(WHAT YOU HAVE TO DO):
After locating the line that contains "The image size is (470, 1933)." in the following entries, reproduce it and each later line exactly, including the last.

(DATA FOR THIS EXERCISE):
------------------------

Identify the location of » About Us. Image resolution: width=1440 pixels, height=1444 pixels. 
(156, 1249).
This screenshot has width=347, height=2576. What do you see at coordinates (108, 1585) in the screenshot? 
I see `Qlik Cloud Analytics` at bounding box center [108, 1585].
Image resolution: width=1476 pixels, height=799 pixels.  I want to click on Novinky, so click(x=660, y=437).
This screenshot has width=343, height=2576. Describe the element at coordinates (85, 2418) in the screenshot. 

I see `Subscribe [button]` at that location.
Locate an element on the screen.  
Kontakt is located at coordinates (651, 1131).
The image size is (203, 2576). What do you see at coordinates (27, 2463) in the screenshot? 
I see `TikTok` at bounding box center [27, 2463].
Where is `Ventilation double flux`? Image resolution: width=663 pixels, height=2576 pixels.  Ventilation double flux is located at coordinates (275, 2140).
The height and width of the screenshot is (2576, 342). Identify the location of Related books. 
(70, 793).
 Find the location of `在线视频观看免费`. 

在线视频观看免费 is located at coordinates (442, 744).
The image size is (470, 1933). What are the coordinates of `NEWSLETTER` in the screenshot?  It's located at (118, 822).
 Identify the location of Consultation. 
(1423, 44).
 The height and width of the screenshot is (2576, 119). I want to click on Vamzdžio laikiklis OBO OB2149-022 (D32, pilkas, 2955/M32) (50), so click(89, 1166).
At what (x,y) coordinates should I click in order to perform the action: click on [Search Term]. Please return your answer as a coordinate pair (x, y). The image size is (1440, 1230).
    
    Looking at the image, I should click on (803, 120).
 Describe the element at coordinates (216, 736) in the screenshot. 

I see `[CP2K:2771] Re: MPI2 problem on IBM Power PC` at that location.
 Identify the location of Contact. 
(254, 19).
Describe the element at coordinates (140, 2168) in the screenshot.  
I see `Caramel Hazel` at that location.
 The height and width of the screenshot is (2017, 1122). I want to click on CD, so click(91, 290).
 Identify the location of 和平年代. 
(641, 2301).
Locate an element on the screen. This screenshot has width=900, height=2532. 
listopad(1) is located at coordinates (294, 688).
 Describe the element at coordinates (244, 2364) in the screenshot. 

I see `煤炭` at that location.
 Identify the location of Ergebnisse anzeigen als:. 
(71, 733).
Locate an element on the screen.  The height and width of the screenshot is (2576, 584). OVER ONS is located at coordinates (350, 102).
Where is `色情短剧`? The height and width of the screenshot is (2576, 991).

------------------------

(REPLY):
The image size is (470, 1933). What are the coordinates of `NEWSLETTER` in the screenshot?  It's located at (118, 822).
 Identify the location of Consultation. 
(1423, 44).
 The height and width of the screenshot is (2576, 119). I want to click on Vamzdžio laikiklis OBO OB2149-022 (D32, pilkas, 2955/M32) (50), so click(89, 1166).
At what (x,y) coordinates should I click in order to perform the action: click on [Search Term]. Please return your answer as a coordinate pair (x, y). The image size is (1440, 1230).
    
    Looking at the image, I should click on (803, 120).
 Describe the element at coordinates (216, 736) in the screenshot. 

I see `[CP2K:2771] Re: MPI2 problem on IBM Power PC` at that location.
 Identify the location of Contact. 
(254, 19).
Describe the element at coordinates (140, 2168) in the screenshot.  
I see `Caramel Hazel` at that location.
 The height and width of the screenshot is (2017, 1122). I want to click on CD, so click(91, 290).
 Identify the location of 和平年代. 
(641, 2301).
Locate an element on the screen. This screenshot has width=900, height=2532. 
listopad(1) is located at coordinates (294, 688).
 Describe the element at coordinates (244, 2364) in the screenshot. 

I see `煤炭` at that location.
 Identify the location of Ergebnisse anzeigen als:. 
(71, 733).
Locate an element on the screen.  The height and width of the screenshot is (2576, 584). OVER ONS is located at coordinates (350, 102).
Where is `色情短剧`? The height and width of the screenshot is (2576, 991).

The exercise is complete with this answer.